POST /engine/signature

Description

API Endpoint

POST /engine/signature

The endpoint allows to detect the signature on the document. A document file is required as a parameter of the request - only PDF files are accepted.

Request body

Important

The request body should be of type multipart/form-data and contain the following fields:

  • file (File, required): The document file to quality predict.

  • password (string, optional): The password for the protected file.

Example Response

true

false

Error Responses

  • 400 Bad Request: If the request is malformed or missing required parameters.

  • 413 Request Entity Too Large: If the request file exceeds the limit.

  • 500 Internal Server Error: If an unexpected error occurs.

Main functions and models

server.quality_document()

Returns the quality of the document included in the request

Raises

server.PredictionException – Raised if prediction validation failed.

Returns

Predicted document quality JSON object

Return type

DocumentQuality

exception server.PredictionException(message)

Raised if prediction validation failed

class data.models.document_quality.DocumentQuality(prediction: Prediction, qualities: List[Quality])

Represents the document quality complex response generated by the engine.

Parameters
  • prediction (Prediction) – Overall document prediction results.

  • qualities (List[Quality]) – A list of qualities per document page.

class data.models.ocr_index.OcrIndex(date, ocr_index, execution_time, version, qualities: List[Quality])

Represents OCR index of the document.

Parameters
  • date (datetime.datetime) – The date of the prediction.

  • ocr_index (float) – overall document OCR index as number value (0-100).

  • execution_time (float) – The execution time of the prediction in seconds.

  • version (str) – The current version of the DocsQuality prediction engine.

  • qualities (List[Quality]) – A list of qualities per document page.

class data.models.prediction.Prediction(date: datetime, attribute: str, message: str, quality: float, ocr_index: float, document_category: Category, signed: bool, execution_time: float, version: str)

Represents overall document prediction results.

Parameters
  • date (datetime.datetime) – The date of the prediction.

  • attribute (str) – high-level classified attribute for the document.

  • message (str) – output message for the overall prediction.

  • quality (float) – overall document quality as number value (0-100).

  • ocr_index (float) – overall OCRindex of the document

  • document_category – category of the document

  • document_category – Category

  • signed (bool) – Whether the document is digitally signed.

  • execution_time (float) – The execution time of the prediction in seconds.

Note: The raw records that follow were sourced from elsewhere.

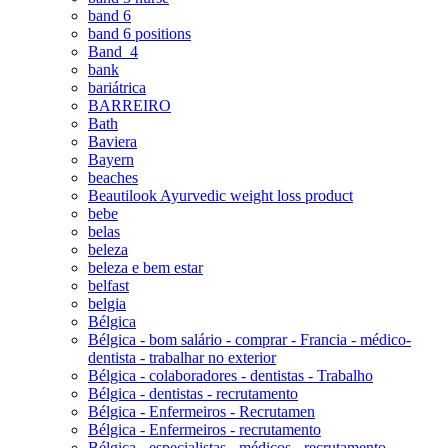
band 6
band 6 positions
Band_4
bank
bariátrica
BARREIRO
Bath
Baviera
Bayern
beaches
Beautilook Ayurvedic weight loss product
bebe
belas
beleza
beleza e bem estar
belfast
belgia
Bélgica
Bélgica - bom salário - comprar - Francia - médico-
dentista - trabalhar no exterior
Bélgica - colaboradores - dentistas - Trabalho
Bélgica - dentistas - recrutamento
Bélgica - Enfermeiros - Recrutamen
Bélgica - Enfermeiros - recrutamento
Bélgica - especialistas - médicos - recrutamento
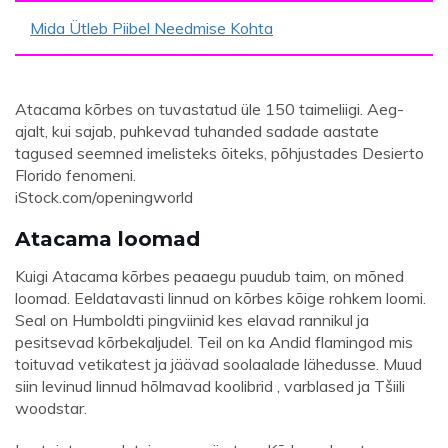
Mida Ütleb Piibel Needmise Kohta
Atacama kõrbes on tuvastatud üle 150 taimeliigi. Aeg-
ajalt, kui sajab, puhkevad tuhanded sadade aastate
tagused seemned imelisteks õiteks, põhjustades Desierto
Florido fenomeni.
iStock.com/openingworld
Atacama loomad
Kuigi Atacama kõrbes peaaegu puudub taim, on mõned
loomad. Eeldatavasti linnud on kõrbes kõige rohkem loomi.
Seal on Humboldti pingviinid kes elavad rannikul ja
pesitsevad kõrbekaljudel. Teil on ka Andid flamingod mis
toituvad vetikatest ja jäävad soolaalade lähedusse. Muud
siin levinud linnud hõlmavad koolibrid , varblased ja Tšiili
woodstar.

  • version (str) – The current version of the DocsQuality prediction engine.

class data.models.quality.Quality(page: int, attribute: str, quality: float, message: str, ocr_index: float, page_category: Category, details: List[QualityAttribute], lang='en')

Represents document quality with low-level details.

Parameters
  • page (int) – Document page number.

  • attribute (str) – High-level classified attribute for the document for page.

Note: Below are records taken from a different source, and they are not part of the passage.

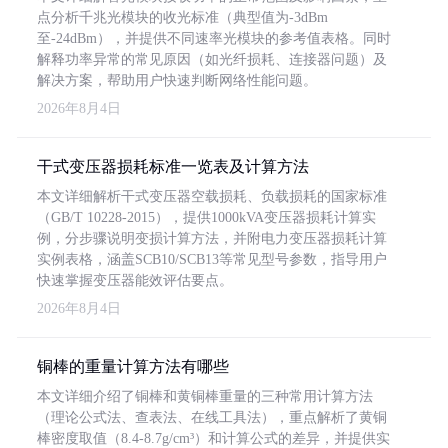
点分析千兆光模块的收光标准（典型值为-3dBm
至-24dBm），并提供不同速率光模块的参考值表格。同时
解释功率异常的常见原因（如光纤损耗、连接器问题）及
解决方案，帮助用户快速判断网络性能问题。
2026年8月4日
干式变压器损耗标准一览表及计算方法
本文详细解析干式变压器空载损耗、负载损耗的国家标准
（GB/T 10228-2015），提供1000kVA变压器损耗计算实
例，分步骤说明变损计算方法，并附电力变压器损耗计算
实例表格，涵盖SCB10/SCB13等常见型号参数，指导用户
快速掌握变压器能效评估要点。
2026年8月4日
铜棒的重量计算方法有哪些
本文详细介绍了铜棒和黄铜棒重量的三种常用计算方法
（理论公式法、查表法、在线工具法），重点解析了黄铜
棒密度取值（8.4-8.7g/cm³）和计算公式的差异，并提供实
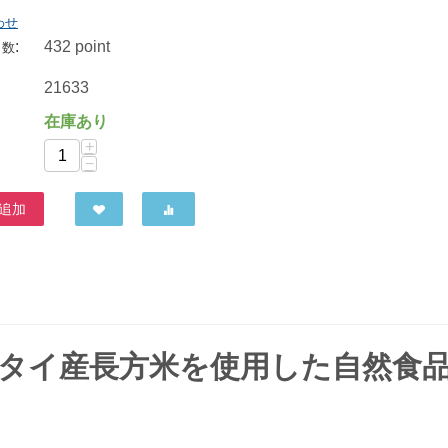
わせ
:
432 point
ト数
21633
在庫あり
+
−
追加
、タイ産長方米を使用した自然食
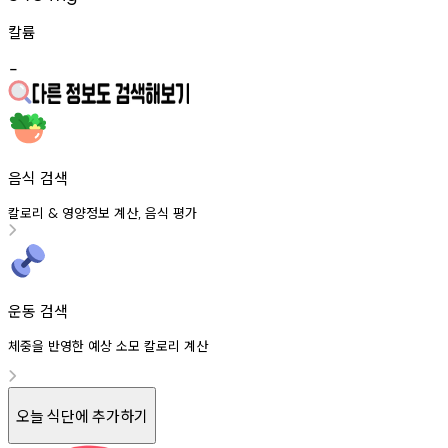
칼륨
-
음식 검색
칼로리
영양정보
계산
음식
평가
&
,
운동 검색
체중을 반영한 예상 소모 칼로리 계산
오늘 식단에 추가하기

  • quality (float) – Document page quality as number value (0-100).

  • message (str) – Output message for specific page.

  • ocr_index (float) – OCR index

  • page_category – category of the single page

  • page_category – Category

  • details (List[QualityAttribute]) – List of document page quality details.

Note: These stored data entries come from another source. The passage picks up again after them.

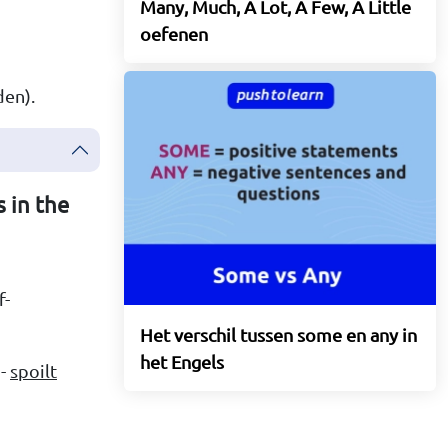
Many, Much, A Lot, A Few, A Little
oefenen
den).
 in the
f-
Het verschil tussen some en any in
het Engels
 -
spoilt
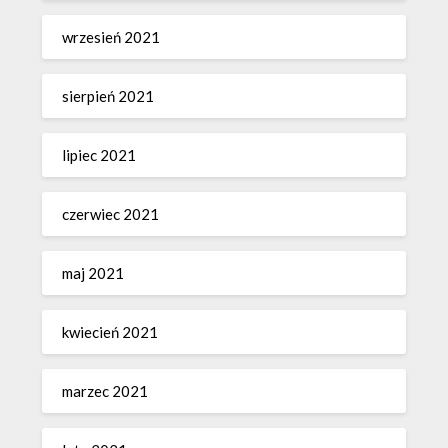
wrzesień 2021
sierpień 2021
lipiec 2021
czerwiec 2021
maj 2021
kwiecień 2021
marzec 2021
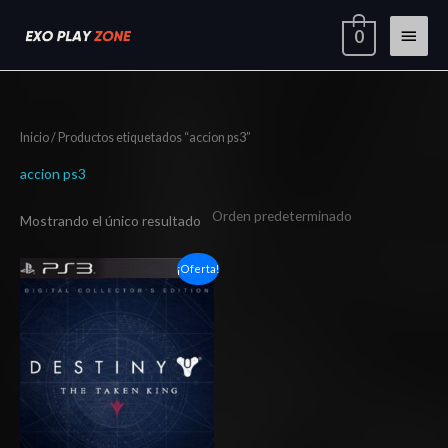
Ir
Menú
0
al
contenido
princi
Inicio
/ Productos etiquetados “accion ps3”
accion ps3
Mostrando el único resultado
El
El
¡Oferta!
precio
precio
original
actual
era:
es:
$15.00.
$7.13.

class data.models.quality.QualityAttribute(attribute: HighLevelAttribute, quality: float, detailed_attributes: List[DetailedAttribute], additional_remarks: Optional[List] = None, lang: str = 'en', internationalize: bool = False)

Represents document quality high-level attribute

Parameters
  • attribute (HighLevelAttribute) – Name of high-level attribute.

  • quality (float) – Document page quality for specified high-level attribute (0-100).

  • detailed_attributes (List[DetailedAttribute]) – List of low-level quality details for specific high-level attribute.

class data.models.quality.DetailedAttribute(attribute: LowLevelAttribute, quality: float)

Represents document quality low-level attribute

Parameters
  • attribute (LowLevelAttribute) – Name of high-level attribute.

  • quality (float) – Document page quality for specified low-level attribute (0-100).

class data.models.quality.HighLevelAttribute(value)

Represents high-level document quality attributes

  • SHARPNESS

  • EXPOSURE

  • READABILITY

  • SHAPE

  • GOOD_QUALITY

class data.models.quality.LowLevelAttribute(value)

Represents low-level document quality attributes

  • GENERAL_SHARPNESS

  • LOW_BRIGHTNESS

  • OVEREXPOSED

  • PERSPECTIVE

  • CONTOURS

  • UNREADABLE_HANDWRITING

  • UNREADABLE_PRINTED_TEXT

class data.models.document_category.Category(value)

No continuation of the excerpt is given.